Informatico trovato morto in casa, il pm dispone di svolgere un'autopsia

I segni sembrano quelli del suicidio, ma la Procura vuole vederci chiaro. La triste scoperta della madre. Non ha lasciato alcun biglietto

Polizia questa mattina in via Lodi.

LECCE – L’ha trovato la madre, nella sua stanza. Una corda legata all’armadio. E’ morto per soffocamento. Un suicidio, come sembrerebbero dimostrare anche gli istanti che hanno preceduto la scoperta, sebbene il pubblico ministero di turno, Maria Rosaria Micucci, non voglia lasciare nulla d’intentato.

Tanto da aver disposto il trasferimento della salma presso la camera mortuaria dell’ospedale “Vito Fazzi” di Lecce, dove nei prossimi giorni sarà eseguita un’autopsia.

La scoperta è avvenuta verso mezzogiorno in via Lodi, traversa di viale Aldo Moro, nel quartiere Stadio, dove abitava un 45enne di Lecce, informatico. E’ stata la madre ad arrivare per prima sul posto. Pare che poco prima l’uomo abbia chiamato l’ex moglie, anticipando l’insano gesto.

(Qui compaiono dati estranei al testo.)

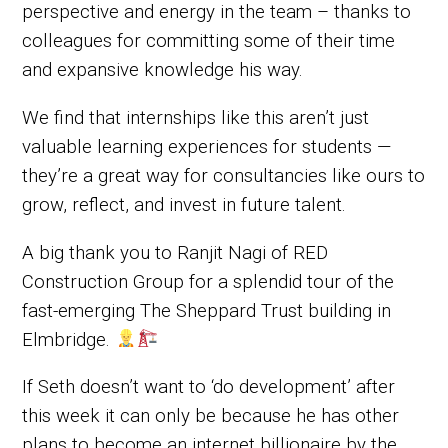
perspective and energy in the team – thanks to
colleagues for committing some of their time
and expansive knowledge his way.
We find that internships like this aren’t just
valuable learning experiences for students —
they’re a great way for consultancies like ours to
grow, reflect, and invest in future talent.
A big thank you to Ranjit Nagi of RED
Construction Group for a splendid tour of the
fast-emerging The Sheppard Trust building in
Elmbridge.
If Seth doesn’t want to ‘do development’ after
this week it can only be because he has other
plans to become an internet billionaire by the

Purtroppo, non c’è stato nulla da fare.

Sono arrivate sul posto ben tre ambulanze del 118 e, di seguito, anche due volanti di polizia. Gli agenti hanno svolto un sopralluogo e ascoltato i parenti per ricostruire i fatti. In casa non è stato trovato alcun biglietto. In apparenza, nessuna motivazione per spiegare la vicenda.